How will you know if your next property investment will be like a teenage child, constantly with its hand out asking you for more and more of your hard earned money each week, or if it will be a great little cash machine, providing you with a reliable and steady, passive income that will continue to grow?

It takes a lot of planning to take all of your property investment income and expenses into consideration to get a true picture of the investment.

 

Some examples of the expenses that need to be allowed for are:

  • interest payments
  • loan costs
  • valuations
  • stamp duty
  • stamp duty on mortgage
  • property management fees
  • purchase costs
  • strata fees (if applicable)
  • general maintenance
  • renovations required
  • council rates
  • water rates

You will then have to calculate income such as the rental, factoring in inflation for future years.

To get an idea of how profitable this investment is going to be, you have to calculate an expected annual Capital Growth figure.
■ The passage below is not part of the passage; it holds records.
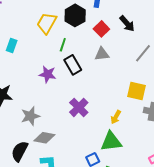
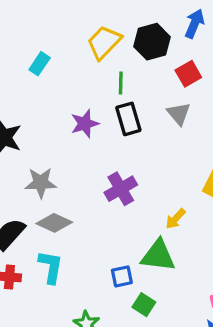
green line: (63, 45) -> (121, 83), turned -32
gray triangle: (102, 54) -> (179, 114), turned 42
purple star: (48, 74) -> (85, 124), turned 30

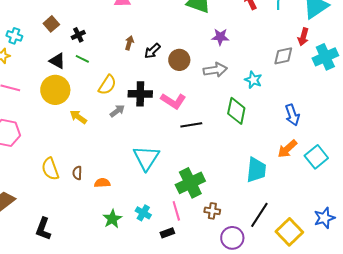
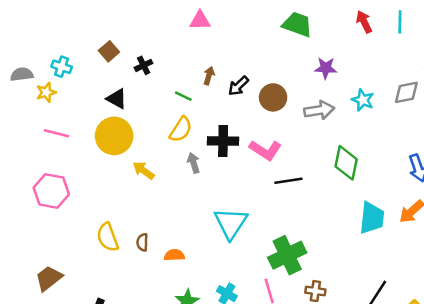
green line: (82, 59) -> (183, 96), moved
cyan star: (253, 80) -> (363, 100), moved
gray arrow: (117, 111) -> (194, 163), turned -70
cyan trapezoid: (256, 170) -> (372, 218), moved

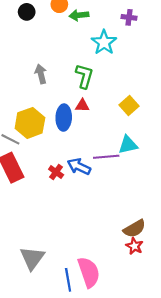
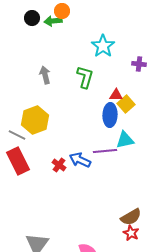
green arrow: (79, 15) -> (53, 21), moved
purple cross: (129, 17) -> (139, 64), moved
red triangle: (82, 106) -> (116, 95), moved
blue ellipse: (64, 118) -> (110, 115), moved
A conservative figure is best here.

Then you need to factor in depreciation. Only a detailed report from a quantity surveyor can give you an exact figure for each particular property, but an experienced property advisor can give you estimates of both the building's depreciation as well as the fixtures and fittings.

All of the expenses and income of your investment relate back to your personal income (and whoever else you are buying the property with) and your applicable tax bracket. This will allow you to come to a realistic figure on how much your investment will cost you each week, or how much it will pay you each week.

You must remember that you’re really buying a small business. You have a client (the tenant) that you provide a service to, which is accommodation. You have staff (the Property Manager), and you also employ specialists such as an Accountant, Buyers Agent, Mortgage Broker etc.

It is usually preferable if your business is profitable from the day you purchase it, with further profit potential realistically achievable.

If it isn't profitable from the start, you will need to be able to forecast how long before you break even, and when you will be in profit, and how much money you will need to balance the ledger in the meantime.

You will need to know your exit strategy, how much it will cost you to exit (or when you will be able to purchase another) and your final profit from the whole venture.

When you approach your investment with this mindset, your chance of success will substantially increase. You will find it easy to make the right decisions for your investments, and your wealth will grow.

It will also prevent you from buying the wrong type of property that will simply lose you money.

Your Property Investment Advisor should be able to assist you in the above areas, and help you make the best property investment decision.